* _Material shown_:
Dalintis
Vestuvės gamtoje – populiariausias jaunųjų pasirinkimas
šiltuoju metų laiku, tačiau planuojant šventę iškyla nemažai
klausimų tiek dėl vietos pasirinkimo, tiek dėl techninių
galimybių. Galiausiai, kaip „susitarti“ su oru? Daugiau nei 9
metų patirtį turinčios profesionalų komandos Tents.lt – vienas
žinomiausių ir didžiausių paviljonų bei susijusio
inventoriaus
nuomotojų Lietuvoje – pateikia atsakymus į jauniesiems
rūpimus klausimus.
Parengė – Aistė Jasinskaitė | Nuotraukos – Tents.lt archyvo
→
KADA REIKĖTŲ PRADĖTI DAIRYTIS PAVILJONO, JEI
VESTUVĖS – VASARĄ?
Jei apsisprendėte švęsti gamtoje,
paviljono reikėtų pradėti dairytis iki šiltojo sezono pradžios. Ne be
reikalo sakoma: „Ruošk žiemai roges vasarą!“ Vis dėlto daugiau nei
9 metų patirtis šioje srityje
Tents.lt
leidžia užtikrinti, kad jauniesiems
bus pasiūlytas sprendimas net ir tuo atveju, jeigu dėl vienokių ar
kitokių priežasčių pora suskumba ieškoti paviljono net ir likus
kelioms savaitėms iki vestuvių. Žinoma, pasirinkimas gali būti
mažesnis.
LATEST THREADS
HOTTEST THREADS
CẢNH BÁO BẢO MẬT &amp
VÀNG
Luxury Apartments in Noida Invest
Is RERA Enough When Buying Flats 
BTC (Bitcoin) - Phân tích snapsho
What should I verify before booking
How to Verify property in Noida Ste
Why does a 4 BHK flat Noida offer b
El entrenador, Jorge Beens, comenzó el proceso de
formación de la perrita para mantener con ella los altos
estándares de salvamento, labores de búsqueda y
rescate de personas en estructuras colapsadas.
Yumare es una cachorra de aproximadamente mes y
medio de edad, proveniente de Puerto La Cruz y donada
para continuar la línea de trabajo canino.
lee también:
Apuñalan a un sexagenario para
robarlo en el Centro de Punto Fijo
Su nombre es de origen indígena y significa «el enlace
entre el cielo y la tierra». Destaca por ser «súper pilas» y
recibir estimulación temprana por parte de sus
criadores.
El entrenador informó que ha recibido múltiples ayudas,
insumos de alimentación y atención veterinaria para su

---

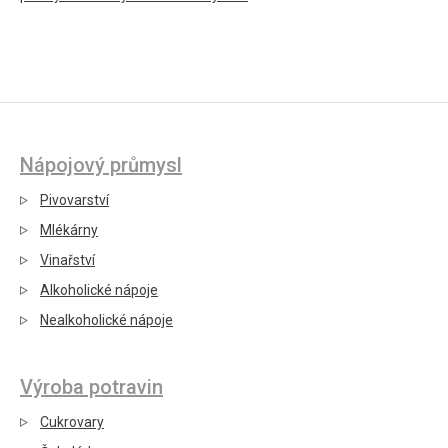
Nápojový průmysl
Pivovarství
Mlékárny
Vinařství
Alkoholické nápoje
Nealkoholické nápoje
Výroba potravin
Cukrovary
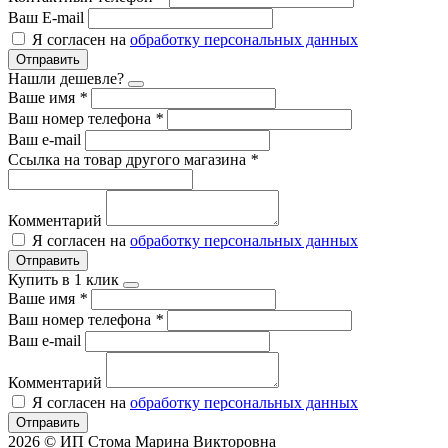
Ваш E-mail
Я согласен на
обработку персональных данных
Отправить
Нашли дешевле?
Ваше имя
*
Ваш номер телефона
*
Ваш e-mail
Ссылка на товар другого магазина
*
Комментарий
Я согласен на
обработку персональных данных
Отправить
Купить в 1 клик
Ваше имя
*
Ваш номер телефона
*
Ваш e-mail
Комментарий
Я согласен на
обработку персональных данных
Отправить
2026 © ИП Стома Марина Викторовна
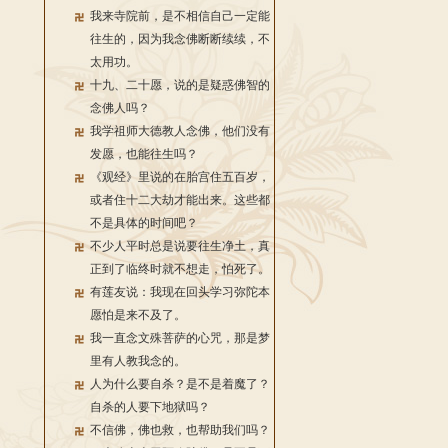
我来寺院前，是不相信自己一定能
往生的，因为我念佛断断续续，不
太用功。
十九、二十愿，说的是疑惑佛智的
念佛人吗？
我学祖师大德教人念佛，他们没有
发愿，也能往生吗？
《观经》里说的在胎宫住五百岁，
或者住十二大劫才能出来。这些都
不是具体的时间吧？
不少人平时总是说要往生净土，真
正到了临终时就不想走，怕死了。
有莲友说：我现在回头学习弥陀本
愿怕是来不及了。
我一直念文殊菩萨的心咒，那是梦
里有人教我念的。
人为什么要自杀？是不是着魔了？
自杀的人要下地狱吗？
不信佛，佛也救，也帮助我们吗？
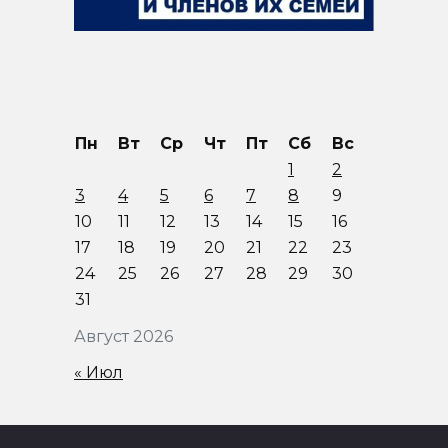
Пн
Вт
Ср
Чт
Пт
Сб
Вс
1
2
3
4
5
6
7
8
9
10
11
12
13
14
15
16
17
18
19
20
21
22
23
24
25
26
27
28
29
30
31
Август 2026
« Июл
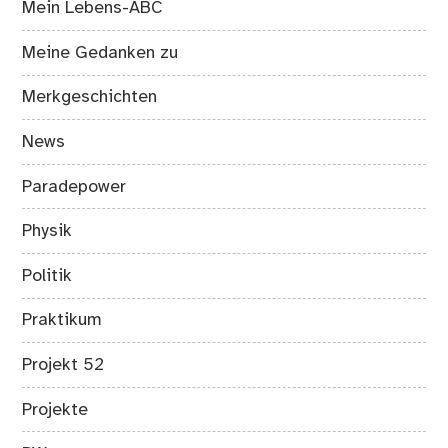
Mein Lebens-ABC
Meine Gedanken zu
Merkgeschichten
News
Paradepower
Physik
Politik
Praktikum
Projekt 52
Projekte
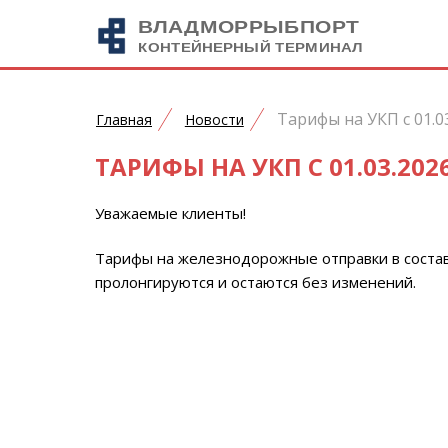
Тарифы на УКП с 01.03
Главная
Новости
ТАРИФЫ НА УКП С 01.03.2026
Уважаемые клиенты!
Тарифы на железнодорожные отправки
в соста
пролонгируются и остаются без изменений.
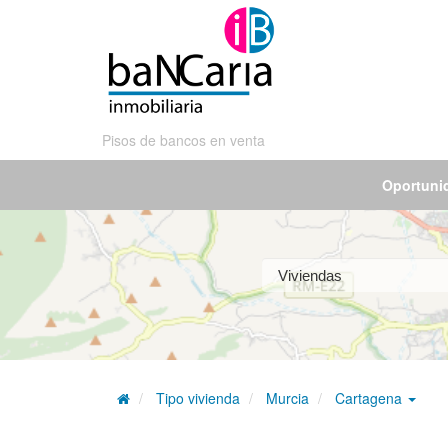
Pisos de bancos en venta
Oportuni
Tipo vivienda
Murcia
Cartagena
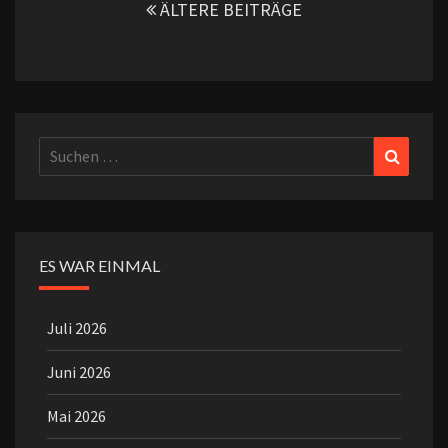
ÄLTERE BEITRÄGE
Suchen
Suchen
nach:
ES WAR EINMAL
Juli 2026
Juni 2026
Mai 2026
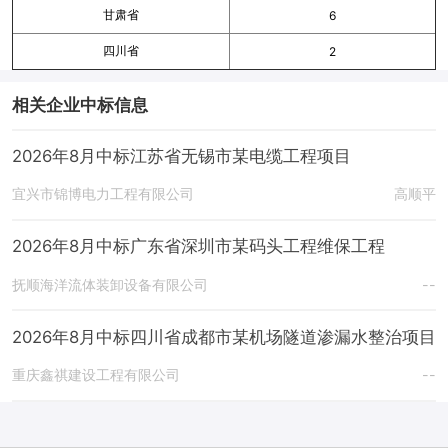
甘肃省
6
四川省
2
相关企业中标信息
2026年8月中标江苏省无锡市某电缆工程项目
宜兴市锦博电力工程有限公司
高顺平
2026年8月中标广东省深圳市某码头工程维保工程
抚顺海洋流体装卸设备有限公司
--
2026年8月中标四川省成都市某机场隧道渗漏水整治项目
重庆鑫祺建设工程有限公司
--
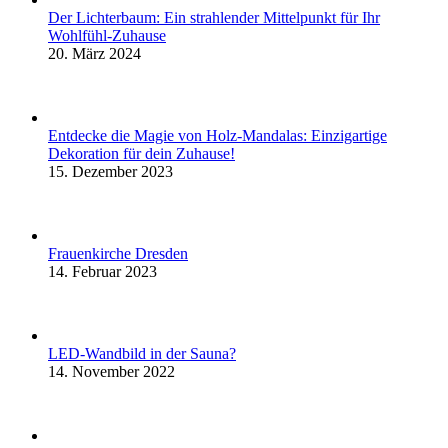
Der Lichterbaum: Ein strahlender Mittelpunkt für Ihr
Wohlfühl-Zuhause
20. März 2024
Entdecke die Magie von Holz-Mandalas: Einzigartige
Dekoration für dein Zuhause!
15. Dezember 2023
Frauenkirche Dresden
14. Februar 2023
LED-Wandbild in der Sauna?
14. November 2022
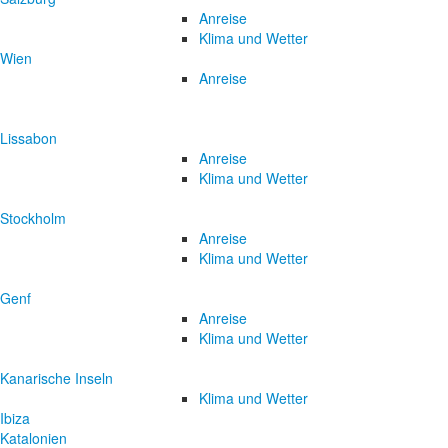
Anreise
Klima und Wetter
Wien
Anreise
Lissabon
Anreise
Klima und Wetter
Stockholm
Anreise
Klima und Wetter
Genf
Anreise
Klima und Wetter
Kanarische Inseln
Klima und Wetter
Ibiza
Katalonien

* _Prompt_:
Identify each line of the material where the word "gamtoje" shows up, and copy it.

* _Finished exercise_:
Vestuvės gamtoje – populiariausias jaunųjų pasirinkimas
Jei apsisprendėte švęsti gamtoje,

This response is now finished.